The Wicklow artist behind the incredible botanical installation in Jo Malone’s flagship Parisian store
Based in a studio down in Co Wicklow—a.k.a. The Garden County—Erica Devine’s work is immersed in nature. Not long back from a trip to France, the self-taught Irish artist was over to work on an intricate installation for Jo Malone’s flagship Parisian store. Capturing the delicate beauty of the botanical world by pressing plants into a bed of softly yielding clay and then removing every last seed, root or leaf fragment, Devine finishes her pieces off by pouring liquid plaster into the impression, which then sets as a perfect mould, reflecting the most infinitesimal details. “The project was technically ambitious,” she tells me, adding, “it really pushed the boundaries of the art form.”

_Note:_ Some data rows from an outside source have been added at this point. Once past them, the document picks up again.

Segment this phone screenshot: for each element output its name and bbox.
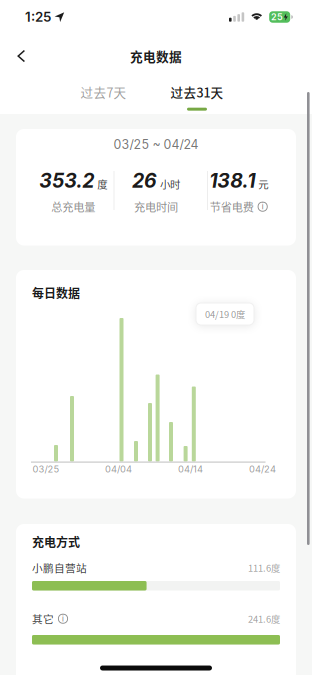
staticText: 03/25 ~ 04/24 [114,137,198,152]
button[interactable]: i [58,614,68,624]
staticText: 26 [132,169,157,193]
staticText: 04/24 [249,464,276,475]
staticText: i [62,614,64,623]
staticText: 每日数据 [32,284,80,301]
staticText: 241.6度 [248,612,280,626]
staticText: 小鹏自营站 [32,560,87,575]
staticText: 1:25 [25,9,51,25]
staticText: 小时 [160,176,180,192]
staticText: 度 [97,176,107,192]
staticText: 总充电量 [51,199,95,215]
button[interactable]: 过去7天 [80,83,126,111]
staticText: 04/04 [105,464,132,475]
staticText: 111.6度 [248,561,280,574]
staticText: 25 [271,12,283,22]
button[interactable]: i [258,202,268,212]
staticText: 其它 [32,611,54,626]
staticText: 04/14 [178,464,203,475]
staticText: 充电数据 [130,47,182,65]
staticText: 充电时间 [134,199,178,215]
staticText: i [262,202,264,211]
staticText: 138.1 [209,169,255,193]
staticText: 04/19 0度 [205,307,245,321]
staticText: 过去7天 [80,83,126,101]
staticText: 过去31天 [170,83,224,101]
staticText: 节省电费 [210,199,254,215]
button[interactable] [0,34,36,78]
button[interactable]: 过去31天 [170,83,224,111]
staticText: 03/25 [32,464,60,475]
staticText: 元 [258,176,268,192]
staticText: 充电方式 [32,533,80,550]
staticText: 353.2 [39,169,94,193]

I specialise in botanical casting, an art form that involves pressing plants into clay and creating a plaster cast of the resulting impression.
This technique captures the intricate details of the plants, translating their ephemeral beauty into low-relief artworks. I was originally a museum conservator, having worked at the National Museum of Ireland, the National Trust in the UK and for various award-winning historic houses and museums in Ireland. However, I always wanted to do something creative and I’ve always loved plants and flowers. My mother tells me that when I was a toddler she brought me into a shoe shop as she needed new shoes. When she left she looked down and saw that I too had new shoes. I had helped myself to new sandals with big yellow sunflowers stuck to the front. I was quickly marched back in! Conservation is a creative science, but it requires you to be invisible, whereas I wanted to make my mark.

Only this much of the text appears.